What is a trust?
What relevance does it have in the 21st-century workplace?
How can we build it?
The origins of trust
Millions of years ago, our ancestors were essentially social creatures.
As far as scientists can say for certain, they lived in the extended family or perhaps wider tribal-type groupings. They discovered very quickly, through hard experience, that cooperation was the key to survival.
That’s because if you’re trying to fight off that predator, you’re much more likely to be successful if there are several of you rather than you alone. You’ll also be much more likely to hunt and find food for your family if others cooperate in the task.
This might seem self-evident but co-operation comes about in one of two ways:
- case-by-case negotiation;
- advance understanding of how others around you will react to support you.
The former is clearly hopelessly inefficient.
Sure, start a debate with others asking if they’ll help drive that threatening predator away. You’ll be a meal in its stomach before you’ve finished counting the votes!
By contrast, if you know in advance that those around you will support you when necessary and they know that you’ll do likewise for them, then you have a far better collective survival strategy.
This is essentially trust and its origins – mutual self-interest. Today, of course, we talk rather more about “success” than “survival” but make no mistake, trust in the wider group (or team) is essential.
How to build trust in a team
It’s not difficult to assess the extent to which the levels of trust in a team are healthy or not.
You can ask targeted questions of a team, such as “We have a high level of trust in the team” and statistically analyze the results in terms of the strength or disagreement with the sentiment expressed vis-à-vis population norms. Yet if the results indicate that improvement in overall trust levels is required, what can be done?
Here are a few key foundation stones to improving trust levels within a team:
- Take responsibility. Every member of the team needs to accept that mutual trust levels are THEIR responsibility and not somebody else’s. “The boss” won’t achieve anything by issuing a memo instructing everybody to trust each other more.
- Demonstrate trust in your everyday behaviors. Trust is infectious and reciprocal. If you show that you trust your co-workers then they’ll increasingly trust you. Examples include things such as avoiding asking constantly for “proof” of what someone has said or double-checking their actions unnecessarily.

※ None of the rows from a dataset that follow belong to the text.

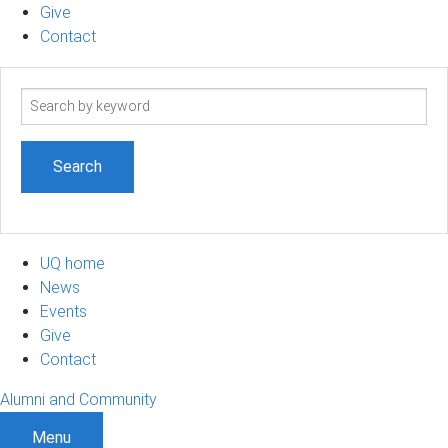
Give
Contact
Search
term
UQ home
News
Events
Give
Contact
Alumni and Community
Menu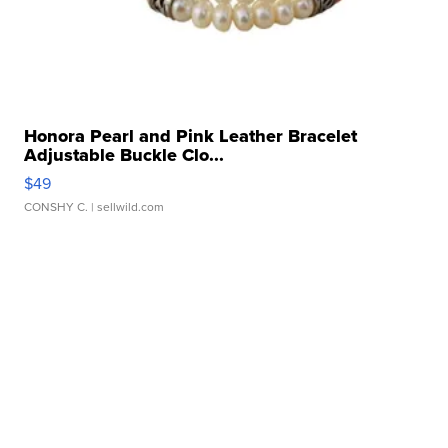
Honora Pearl and Pink Leather Bracelet
Adjustable Buckle Clo...
$49
CONSHY C.
| sellwild.com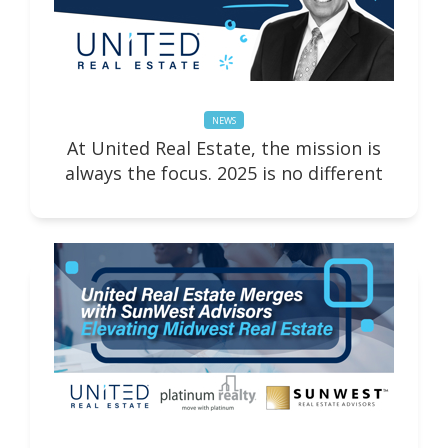
NEWS
At United Real Estate, the mission is
always the focus. 2025 is no different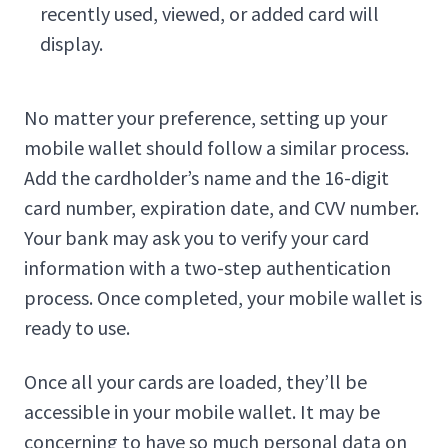
recently used, viewed, or added card will
display.
No matter your preference, setting up your
mobile wallet should follow a similar process.
Add the cardholder’s name and the 16-digit
card number, expiration date, and CVV number.
Your bank may ask you to verify your card
information with a two-step authentication
process. Once completed, your mobile wallet is
ready to use.
Once all your cards are loaded, they’ll be
accessible in your mobile wallet. It may be
concerning to have so much personal data on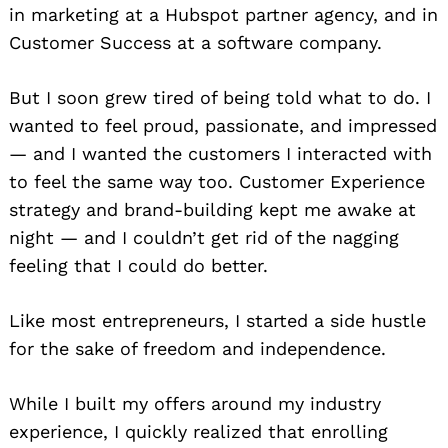
in marketing at a Hubspot partner agency, and in
Customer Success at a software company.
But I soon grew tired of being told what to do. I
wanted to feel proud, passionate, and impressed
— and I wanted the customers I interacted with
to feel the same way too. Customer Experience
strategy and brand-building kept me awake at
night — and I couldn’t get rid of the nagging
feeling that I could do better.
Like most entrepreneurs, I started a side hustle
for the sake of freedom and independence.
While I built my offers around my industry
experience, I quickly realized that enrolling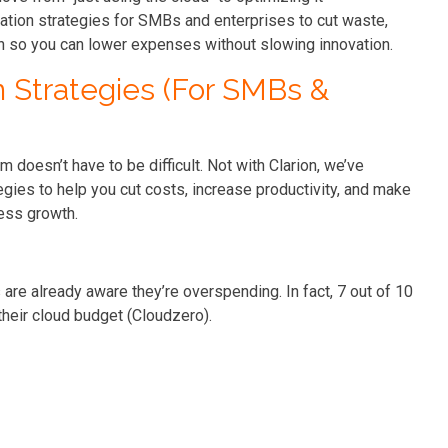
zation strategies for SMBs and enterprises to cut waste,
wth so you can lower expenses without slowing innovation.
n Strategies (For SMBs &
m doesn’t have to be difficult. Not with Clarion, we’ve
gies to help you cut costs, increase productivity, and make
ess growth.
are already aware they’re overspending. In fact, 7 out of 10
heir cloud budget (Cloudzero).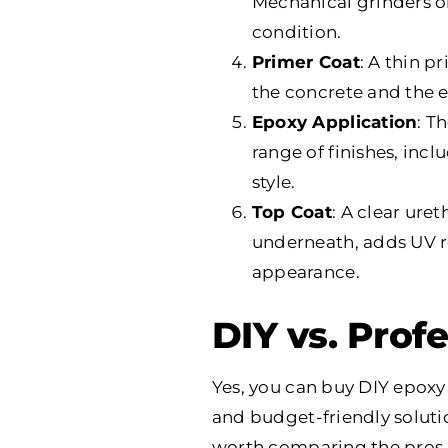
Mechanical grinders o
condition.
Primer Coat
: A thin p
the concrete and the ep
Epoxy Application
: T
range of finishes, incl
style.
Top Coat
: A clear ure
underneath, adds UV res
appearance.
DIY vs. Profe
Yes, you can buy DIY epoxy
and budget-friendly solution
worth comparing the pros an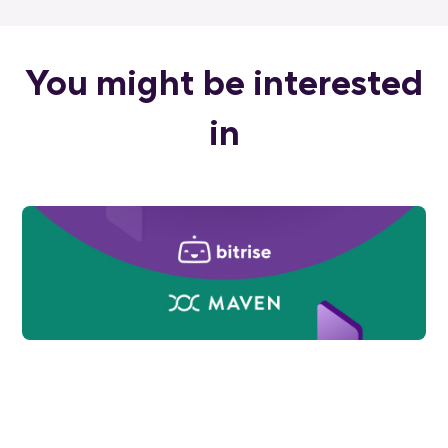
You might be interested
in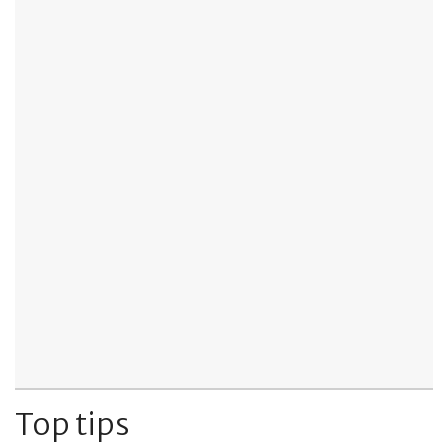
Top tips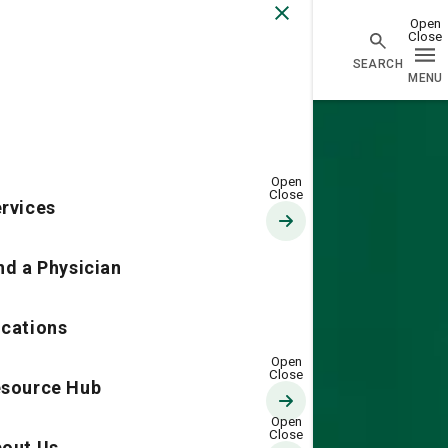
Go Home
rvices
nd a Physician
cations
source Hub
out Us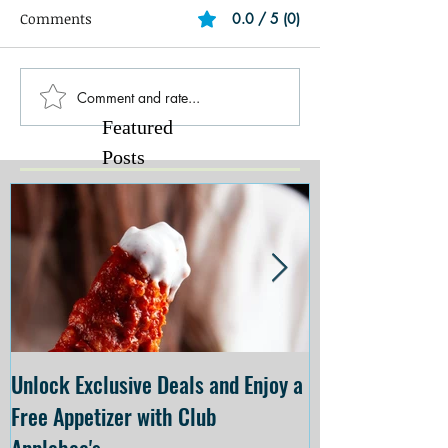
Comments
0.0 / 5 (0)
Comment and rate...
Featured
Posts
Unlock Exclusive Deals and Enjoy a
The Cheesecake
Free Appetizer with Club
Opening at The C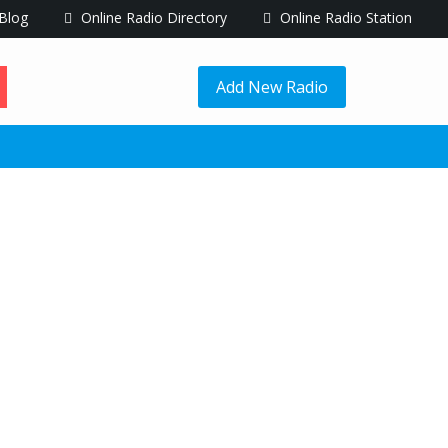
Blog
Online Radio Directory
Online Radio Station
Add New Radio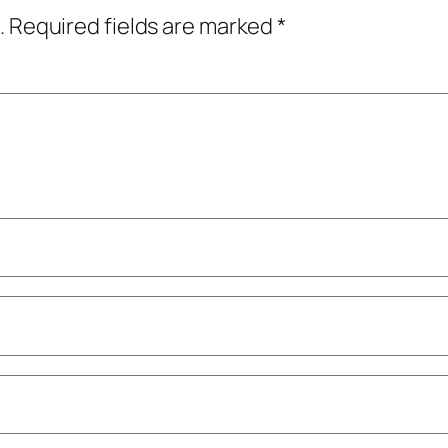
.
Required fields are marked
*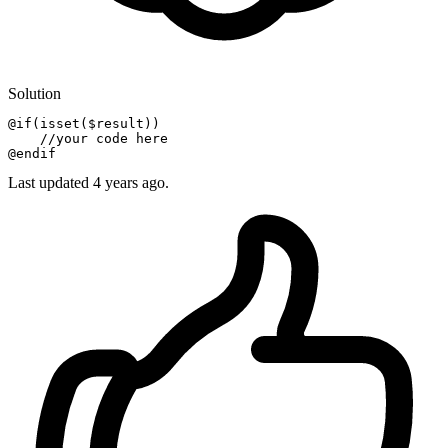
Solution
@if
(
isset
($result))

//your code here
@endif
Last updated
4 years ago.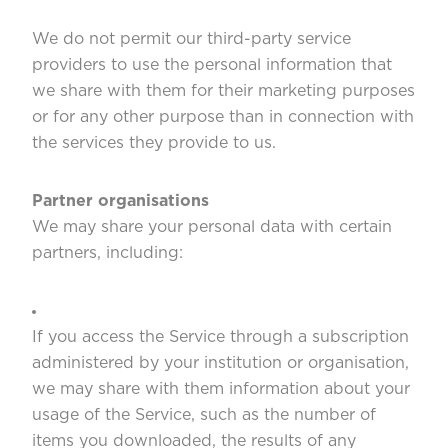
We do not permit our third-party service
providers to use the personal information that
we share with them for their marketing purposes
or for any other purpose than in connection with
the services they provide to us.
Partner organisations
We may share your personal data with certain
partners, including:
If you access the Service through a subscription
administered by your institution or organisation,
we may share with them information about your
usage of the Service, such as the number of
items you downloaded, the results of any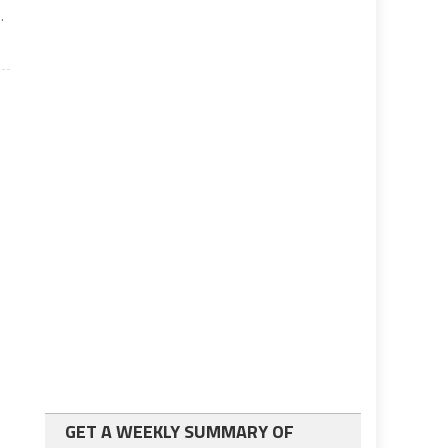
.
GET A WEEKLY SUMMARY OF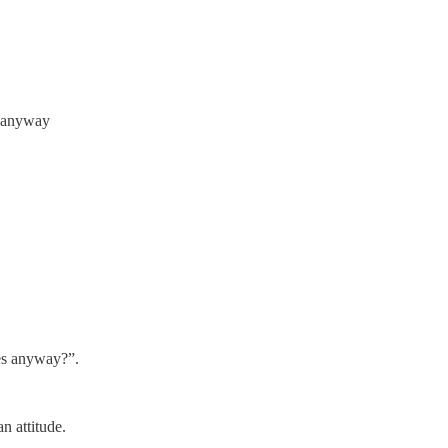
t anyway
les anyway?”.
n attitude.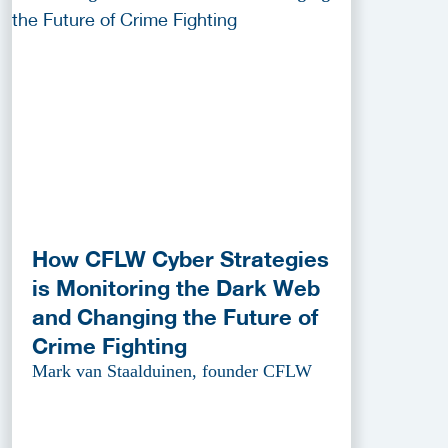
How CFLW Cyber Strategies
is Monitoring the Dark Web
and Changing the Future of
Crime Fighting
Mark van Staalduinen, founder CFLW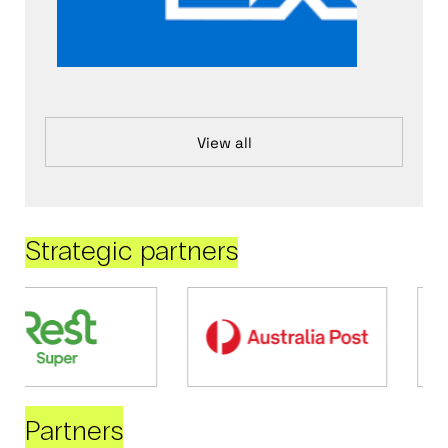
View all
Strategic partners
Partners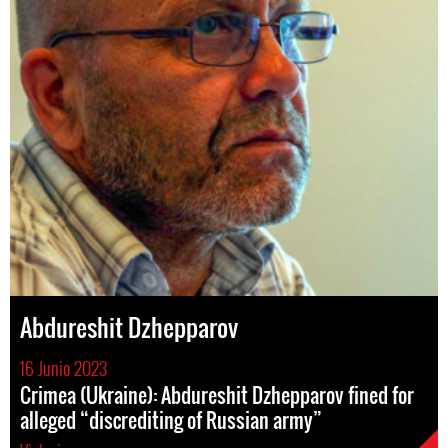
Abdureshit Dzhepparov
16 Junio 2023
Crimea (Ukraine): Abdureshit Dzhepparov fined for
alleged “discrediting of Russian army”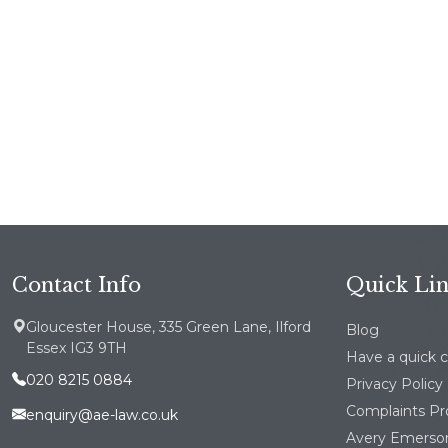
Contact Info
Quick Li
Gloucester House, 335 Green Lane, Ilford
Blog
Essex IG3 9TH
Have a quick 
020 8215 0884
Privacy Policy
Complaints P
enquiry@ae-law.co.uk
Avery Emerson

- Highlight roadblocks to trust. Sometimes, companies implement management system procedures and processes that inhibit mutual trust within a team as an unintended by-product. Don’t just silently resent these but demand change instead!
- Communicate openly and avoid work-related secrets. Keeping information unnecessarily from other members of your team is typically a bad idea. Being in the know might make you feel important short-term but ultimately secrets are the worst destroyers of trust. Similarly, never ‘showing your hand’ will be poorly construed.
- Show that your team’s objectives are more important than your own. Trust is undermined within a team by things such as ‘grandstanding’ or being perceived to be using the team as a springboard for personal individual success at the expense of others around you.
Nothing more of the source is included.